Self-test code in a fresh file.
Repo updated.

End-of-week artifact¶

Working transformer LM on Tiny Shakespeare
Three modification experiments compared in W&B
Self-test passing (implement attention from scratch in 60 min)
Sample text committed to README
Architecture diagram in README

End-of-week self-assessment¶

I can implement self-attention from a blank file in 30 minutes.
I can explain why we scale by √dₖ.
I can explain why causal masking enables parallel training.
I can read any transformer paper and follow the architecture sections.
I feel like the transformer is now a glass box.

Common failure modes for this week¶

Splitting Saturday across days. The 5-hour block is the point. Connection between concepts requires uninterrupted attention.
Pasting Karpathy's code.
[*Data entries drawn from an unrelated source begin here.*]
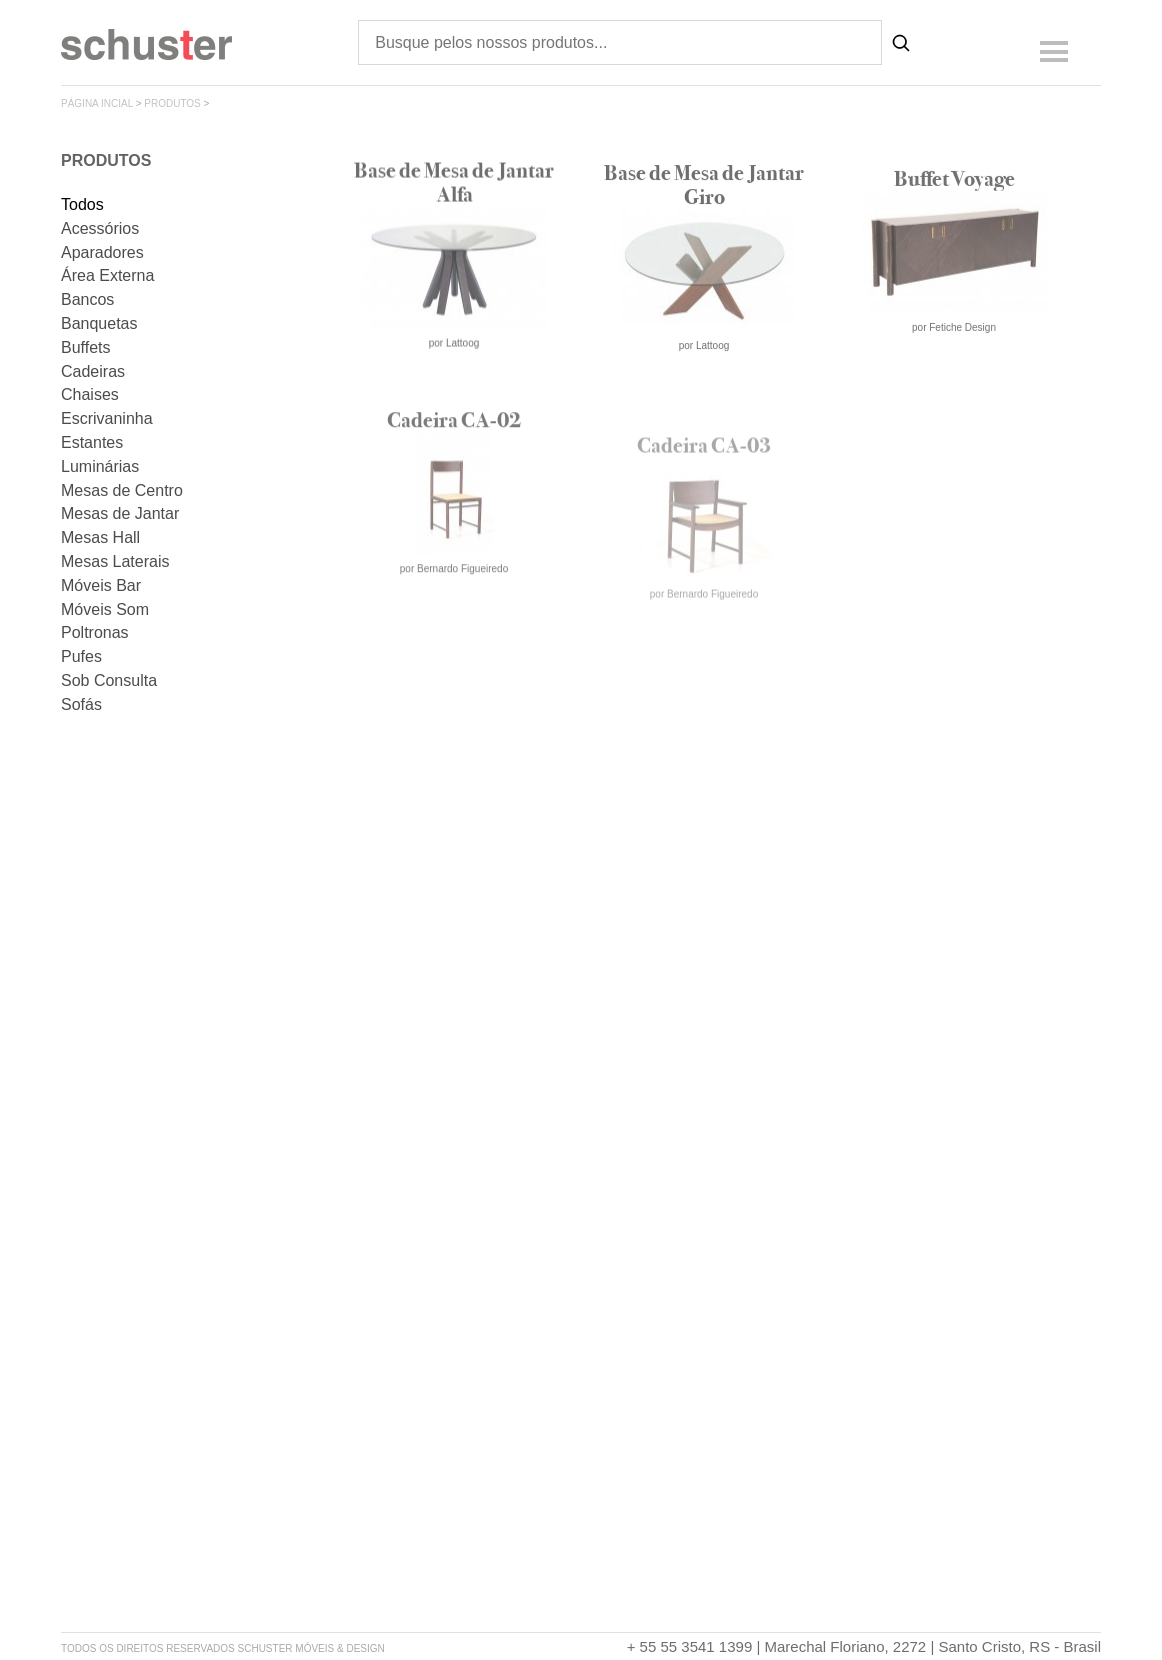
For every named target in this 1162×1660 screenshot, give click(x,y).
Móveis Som (105, 609)
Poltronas (95, 632)
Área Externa (107, 275)
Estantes (92, 442)
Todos (82, 204)
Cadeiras (93, 371)
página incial (97, 103)
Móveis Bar (101, 585)
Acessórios (100, 228)
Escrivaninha (107, 418)
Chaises (90, 394)
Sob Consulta (109, 680)
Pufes (81, 656)
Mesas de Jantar (120, 513)
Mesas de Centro (122, 490)
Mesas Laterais (115, 561)
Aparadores (102, 252)
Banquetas (99, 323)
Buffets (86, 347)
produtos (172, 103)
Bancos (87, 299)
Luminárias (100, 466)
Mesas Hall (100, 537)
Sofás (81, 704)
Type it all. The fingertips are part of how this learns.
Skipping the self-test. It's the proof. Without it, you don't know what you know.

What's next (preview of M03-W03)¶

nanoGPT-production-style transformer reference implementation. You'll reproduce it on TinyStories or OpenWebText. Plus Karpathy's tokenizer lecture demystifies why LLMs fail at character counting.